# Assigned task
Every line in the records below between the one holding "Abrigos Largos y" and the one holding "tops metalizados o", inclusive, is to be set down exactly; all other lines are to be left out.

# Material to process
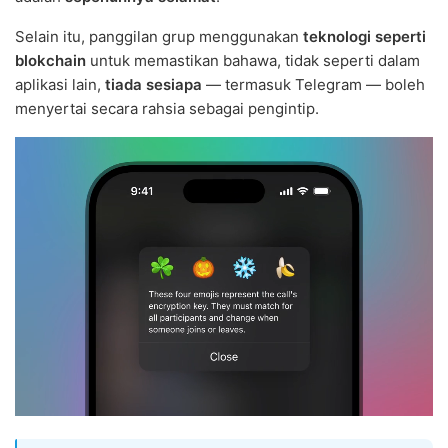
Selain itu, panggilan grup menggunakan
teknologi seperti
blokchain
untuk memastikan bahawa, tidak seperti dalam
aplikasi lain,
tiada sesiapa
— termasuk Telegram — boleh
menyertai secara rahsia sebagai pengintip.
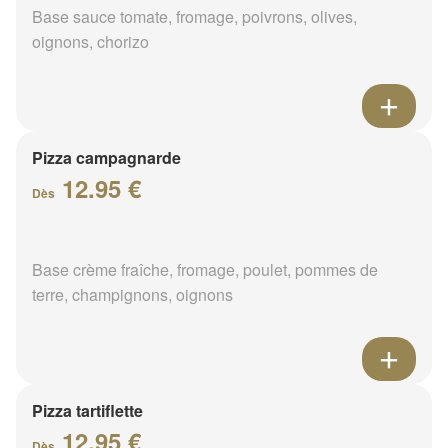
Base sauce tomate, fromage, poivrons, olives,
oignons, chorizo
Pizza campagnarde
12.95 €
Dès
Base crème fraîche, fromage, poulet, pommes de
terre, champignons, oignons
Pizza tartiflette
12.95 €
Dès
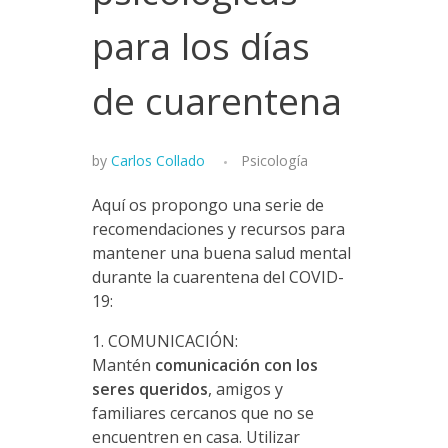
para los días
de cuarentena
by
Carlos Collado
Psicología
Aquí os propongo una serie de
recomendaciones y recursos para
mantener una buena salud mental
durante la cuarentena del COVID-
19:
1. COMUNICACIÓN:
Mantén
comunicación con los
seres queridos
, amigos y
familiares cercanos que no se
encuentren en casa. Utilizar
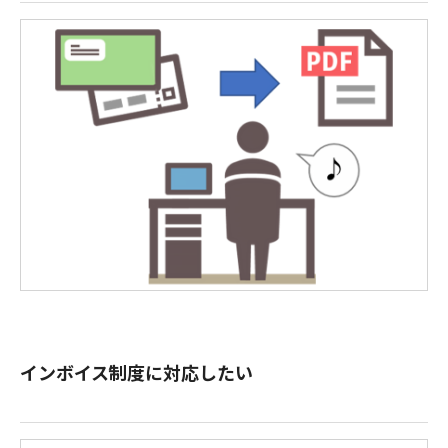
インボイス制度に対応したい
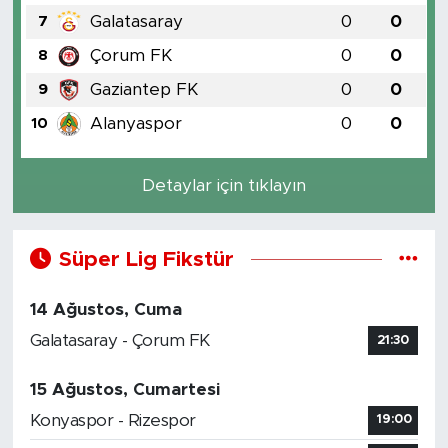
Galatasaray
0
0
7
Çorum FK
0
0
8
Gaziantep FK
0
0
9
Alanyaspor
0
0
10
Detaylar için tıklayın
Süper Lig Fikstür
14 Ağustos, Cuma
Galatasaray - Çorum FK
21:30
15 Ağustos, Cumartesi
Konyaspor - Rizespor
19:00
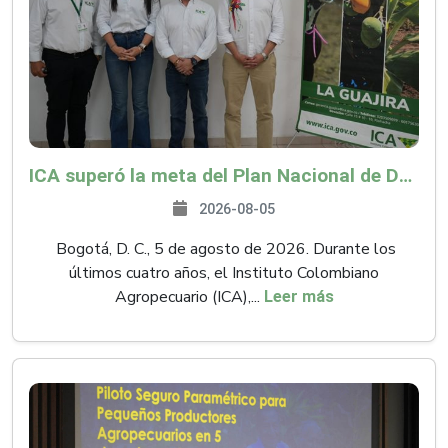
ICA superó la meta del Plan Nacional de Desarrollo y abrió 61 mercados internacionales
2026-08-05
Bogotá, D. C., 5 de agosto de 2026. Durante los
últimos cuatro años, el Instituto Colombiano
Agropecuario (ICA),...
Leer más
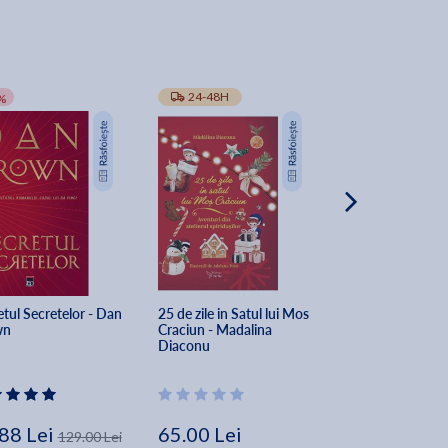
-10%
24-48H
TRANSPORT GRA
%
tul Secretelor - Dan 
25 de zile in Satul lui Mos 
The Secret of Sec
wn
Craciun - Madalina 
Dan Brown
Diaconu
88 Lei
65.00 Lei
162.00 Lei
129.00 Lei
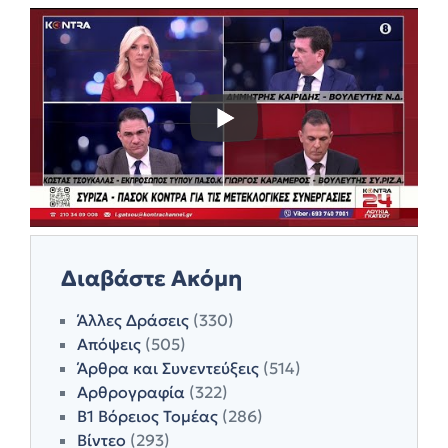
Διαβάστε Ακόμη
Άλλες Δράσεις
(330)
Απόψεις
(505)
Άρθρα και Συνεντεύξεις
(514)
Αρθρογραφία
(322)
Β1 Βόρειος Τομέας
(286)
Βίντεο
(293)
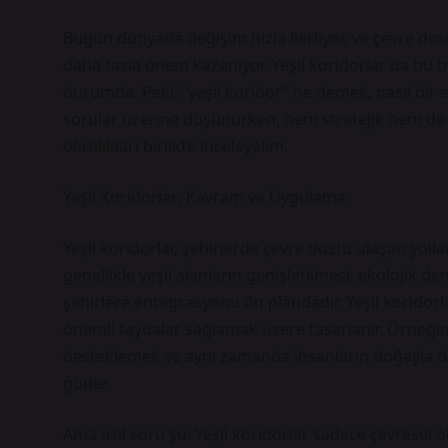
Bugün dünyada değişim hızla ilerliyor, ve çevre do
daha fazla önem kazanıyor. Yeşil koridorlar da bu
durumda. Peki, “yeşil koridor” ne demek, nasıl bir e
sorular üzerine düşünürken, hem stratejik hem de t
olasılıkları birlikte inceleyelim.
Yeşil Koridorlar: Kavram ve Uygulama
Yeşil koridorlar, şehirlerde çevre dostu ulaşım yoll
genellikle yeşil alanların genişletilmesi, ekolojik 
şehirlere entegrasyonu ön plandadır. Yeşil koridorl
önemli faydalar sağlamak üzere tasarlanır. Örneğin, 
desteklemek ve aynı zamanda insanların doğayla d
güder.
Ama asıl soru şu: Yeşil koridorlar sadece çevresel 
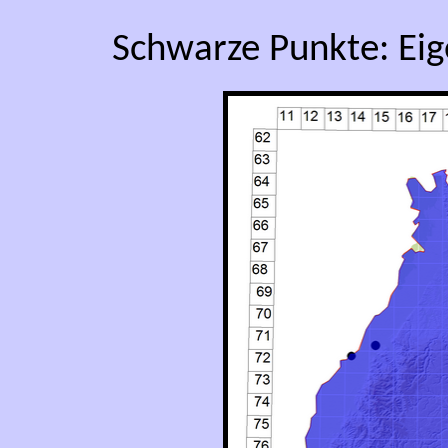
Schwarze Punkte: Ei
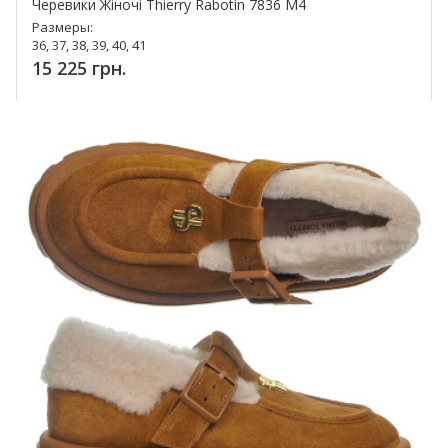
Черевики Жіночі Thierry Rabotin 7836 M4
Размеры:
36, 37, 38, 39, 40, 41
15 225 грн.
Купить!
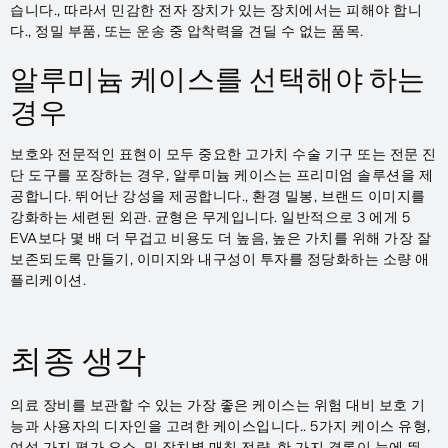
습니다., 따라서 민감한 전자 장치가 있는 장치에서는 피해야 합니
다., 정밀 부품, 또는 운송 중 압착력을 견딜 수 없는 품목.
알루미늄 케이스를 선택해야 하는
경우
보호와 전문적인 표현이 모두 중요한 고가치 수술 기구 또는 전문 진
단 도구를 포장하는 경우, 알루미늄 케이스는 프리미엄 솔루션을 제
공합니다. 뛰어난 강성을 제공합니다., 환경 밀봉, 브랜드 이미지를
강화하는 세련된 외관. 균형은 무게입니다. 일반적으로 3 에게 5
EVA보다 몇 배 더 무겁고 비용도 더 높음, 높은 가치를 위해 가장 잘
보존되도록 만들기, 이미지와 내구성이 투자를 정당화하는 소량 애
플리케이션.
최종 생각
의료 장비를 보관할 수 있는 가장 좋은 케이스는 위험 대비 보호 기
능과 사용자의 디자인을 고려한 케이스입니다.. 5가지 케이스 유형,
여섯 가지 평가 요소, 및 장치별 매칭 전략, 한 가지 결론이 눈에 띈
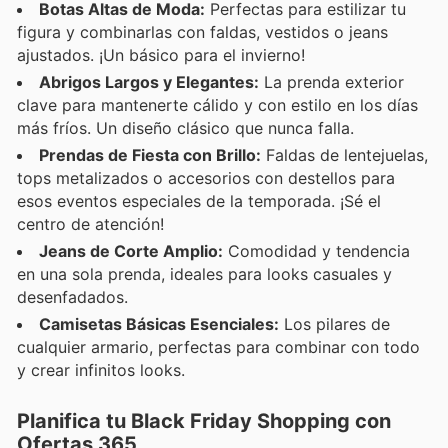
Botas Altas de Moda:
Perfectas para estilizar tu
figura y combinarlas con faldas, vestidos o jeans
ajustados. ¡Un básico para el invierno!
Abrigos Largos y Elegantes:
La prenda exterior
clave para mantenerte cálido y con estilo en los días
más fríos. Un diseño clásico que nunca falla.
Prendas de Fiesta con Brillo:
Faldas de lentejuelas,
tops metalizados o accesorios con destellos para
esos eventos especiales de la temporada. ¡Sé el
centro de atención!
Jeans de Corte Amplio:
Comodidad y tendencia
en una sola prenda, ideales para looks casuales y
desenfadados.
Camisetas Básicas Esenciales:
Los pilares de
cualquier armario, perfectas para combinar con todo
y crear infinitos looks.
Planifica tu Black Friday Shopping con
Ofertas 365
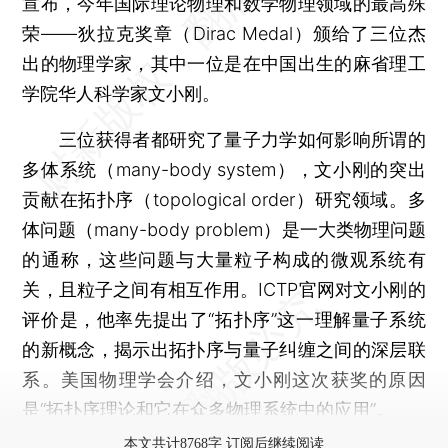
宣布，今年国际理论物理和数学物理领域的最高殊
荣——狄拉克奖章（Dirac Medal）颁给了三位杰
出的物理学家，其中一位是在中国出生的麻省理工
学院华人科学家文小刚。
三位获得者都研究了量子力学如何影响所谓的
多体系统（many-body system），文小刚的突出
贡献在拓扑序（topological order）研究领域。多
体问题（many-body problem）是一大类物理问题
的通称，这些问题与大量粒子构成的微观系统有
关，且粒子之间有相互作用。ICTP官网对文小刚的
评价是，他率先提出了“拓扑序”这一理解量子系统
的新概念，揭示出拓扑序与量子纠缠之间的深层联
系。美国物理学会介绍，文小刚这次获奖的原因
是“拓扑序理论和它在众多物理系统中的应用”。
本文共计8768字 订阅后继续阅读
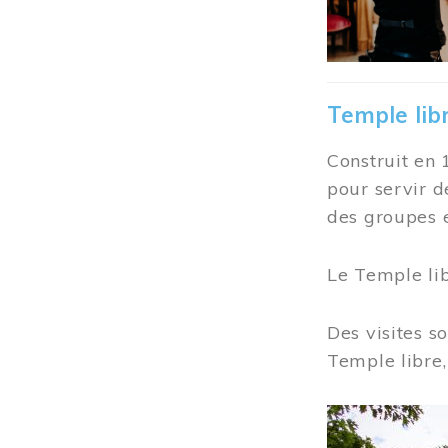
Temple lib
Construit en 
pour servir d
des groupes e
Le Temple li
Des visites s
Temple libre,
Image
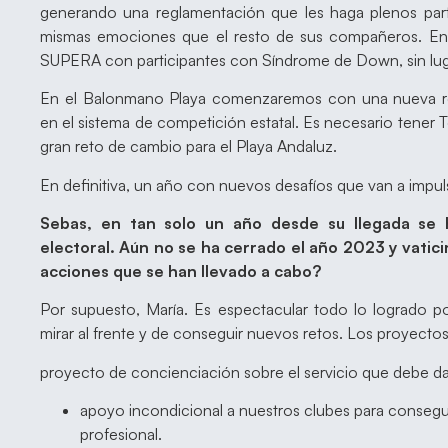
generando una reglamentación que les haga plenos partí
mismas emociones que el resto de sus compañeros. En
SUPERA con participantes con Síndrome de Down, sin luga
En el Balonmano Playa comenzaremos con una nueva r
en el sistema de competición estatal. Es necesario tener 
gran reto de cambio para el Playa Andaluz.
En definitiva, un año con nuevos desafíos que van a impu
Sebas, en tan solo un año desde su llegada se
electoral. Aún no se ha cerrado el año 2023 y vatici
acciones que se han llevado a cabo?
Por supuesto, María. Es espectacular todo lo logrado p
mirar al frente y de conseguir nuevos retos. Los proyecto
proyecto de concienciación sobre el servicio que debe d
apoyo incondicional a nuestros clubes para conseguir
profesional.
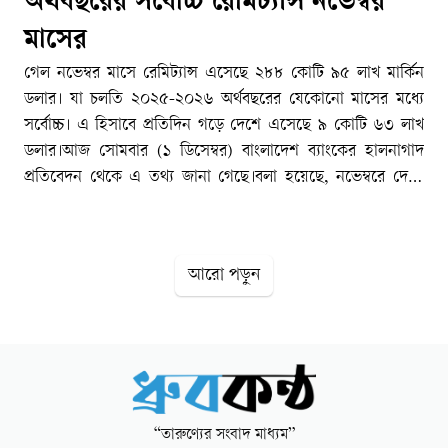
অর্থবছরের সর্বোচ্চ রেমিট্যান্স নভেম্বর
মাসের
গেল নভেম্বর মাসে রেমিট্যান্স এসেছে ২৮৮ কোটি ৯৫ লাখ মার্কিন
ডলার। যা চলতি ২০২৫-২০২৬ অর্থবছরের যেকোনো মাসের মধ্যে
সর্বোচ্চ। এ হিসাবে প্রতিদিন গড়ে দেশে এসেছে ৯ কোটি ৬৩ লাখ
ডলার।আজ সোমবার (১ ডিসেম্বর) বাংলাদেশ ব্যাংকের হালনাগাদ
প্রতিবেদন থেকে এ তথ্য জানা গেছে।বলা হয়েছে, নভেম্বরে দেশে
রেমিট্যান্স এসেছে ২৮৮ কোটি ৯৫ লাখ ২০ হাজার ডলার। এর মধ্যে
রাষ্ট্রীয় মালিকানাধীন ব্যাংকগুলোর মাধ্যমে এসেছে ৫৮ কোটি ৭৭ লাখ
৬০ হাজার ডলার।এছাড়া বিশেষায়িত ব্যাংকগুলোর মাধ্যমে ২৯ কোটি
আরো পড়ুন
৮৯ লাখ ৫০ হাজার ডলার, বেসরকারি ব্যাংকের মাধ্যমে ১৯৯ কোটি
৬৮ লাখ ৭০ হাজার ডলার ও বিদেশি খাতের ব্যাংকগুলোর মাধ্যমে
এসেছে ৫৯ লাখ ৪০ হাজার ডলার রেমিট্যান্স।বাংলাদেশ ব্যাংক
জানায়, ২৩ থেকে ৩০ নভেম্বর পর্যন্ত প্রবাসীরা দেশে পাঠিয়েছেন ৭৫
কোটি ৪৫ লাখ ৩০ হাজার ডলার। নভেম্বরের ১৬ থেকে ২২ তারিখ
পর্যন্ত দেশে এসেছে ৬১ কোটি ২২ লাখ ৭০ হাজার ডলার। ৯ থেকে
“তারুণ্যের সংবাদ মাধ্যম”
১৫ নভেম্বর দেশে রেমিট্যান্স এসেছে ৭৬ কোটি ৮৪ লাখ ৮০ হাজার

# Task response
Abrigos Largos y Elegantes:
La prenda exterior
clave para mantenerte cálido y con estilo en los días
más fríos. Un diseño clásico que nunca falla.
Prendas de Fiesta con Brillo:
Faldas de lentejuelas,
tops metalizados o accesorios con destellos para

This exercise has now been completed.